> _Aim of the task_: Copy exactly the lines of the data below that run from the line holding "için görev çubuğundaki" through the line holding "https://lemo.com.tr", both ends included.

> _Records supplied_:
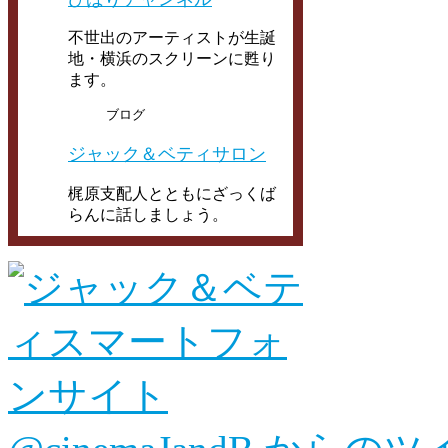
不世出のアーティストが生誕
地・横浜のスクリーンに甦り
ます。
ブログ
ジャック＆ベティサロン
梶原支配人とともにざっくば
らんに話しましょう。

* * *

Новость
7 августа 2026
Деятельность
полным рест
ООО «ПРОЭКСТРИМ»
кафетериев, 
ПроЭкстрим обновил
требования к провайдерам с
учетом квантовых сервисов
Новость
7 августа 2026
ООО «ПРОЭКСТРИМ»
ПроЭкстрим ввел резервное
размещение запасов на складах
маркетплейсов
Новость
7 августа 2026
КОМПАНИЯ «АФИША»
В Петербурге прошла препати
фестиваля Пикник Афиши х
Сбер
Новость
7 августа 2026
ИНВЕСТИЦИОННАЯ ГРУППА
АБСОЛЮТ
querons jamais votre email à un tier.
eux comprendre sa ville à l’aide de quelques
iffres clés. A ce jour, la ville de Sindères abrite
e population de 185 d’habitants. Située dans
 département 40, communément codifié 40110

--

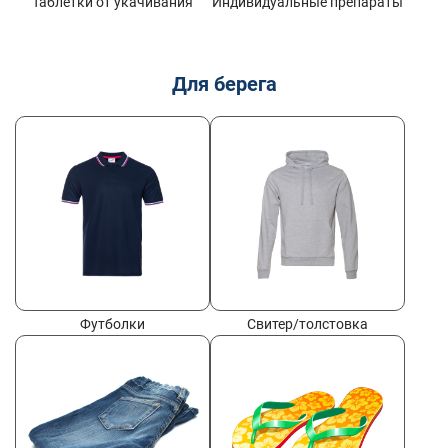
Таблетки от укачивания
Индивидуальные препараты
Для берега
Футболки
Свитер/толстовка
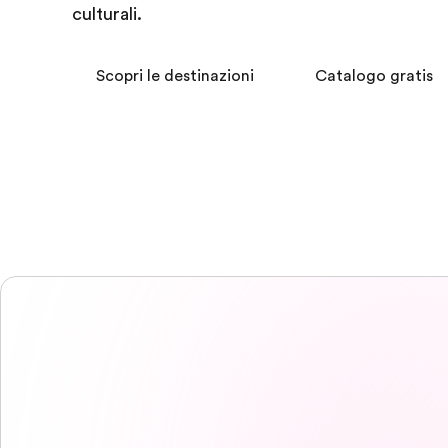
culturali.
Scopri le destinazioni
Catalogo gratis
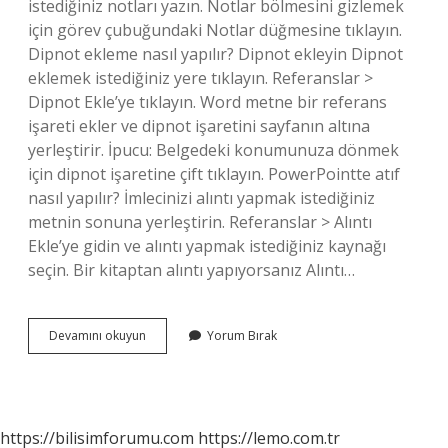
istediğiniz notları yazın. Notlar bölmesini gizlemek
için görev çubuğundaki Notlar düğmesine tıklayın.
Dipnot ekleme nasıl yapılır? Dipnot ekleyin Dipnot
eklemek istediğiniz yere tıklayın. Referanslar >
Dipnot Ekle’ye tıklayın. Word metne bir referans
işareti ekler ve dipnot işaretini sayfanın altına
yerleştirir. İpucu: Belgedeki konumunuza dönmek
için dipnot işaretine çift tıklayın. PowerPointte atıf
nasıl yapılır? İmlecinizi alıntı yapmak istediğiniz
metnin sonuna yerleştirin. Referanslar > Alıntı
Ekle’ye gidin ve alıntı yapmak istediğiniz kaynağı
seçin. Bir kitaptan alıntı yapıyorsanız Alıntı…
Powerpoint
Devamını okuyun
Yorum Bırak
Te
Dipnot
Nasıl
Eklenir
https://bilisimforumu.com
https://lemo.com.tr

> _Output below_:
için görev çubuğundaki Notlar düğmesine tıklayın.
Dipnot ekleme nasıl yapılır? Dipnot ekleyin Dipnot
eklemek istediğiniz yere tıklayın. Referanslar >
Dipnot Ekle’ye tıklayın. Word metne bir referans
işareti ekler ve dipnot işaretini sayfanın altına
yerleştirir. İpucu: Belgedeki konumunuza dönmek
için dipnot işaretine çift tıklayın. PowerPointte atıf
nasıl yapılır? İmlecinizi alıntı yapmak istediğiniz
metnin sonuna yerleştirin. Referanslar > Alıntı
Ekle’ye gidin ve alıntı yapmak istediğiniz kaynağı
seçin. Bir kitaptan alıntı yapıyorsanız Alıntı…
Powerpoint
Devamını okuyun
Yorum Bırak
Te
Dipnot
Nasıl
Eklenir
https://bilisimforumu.com
https://lemo.com.tr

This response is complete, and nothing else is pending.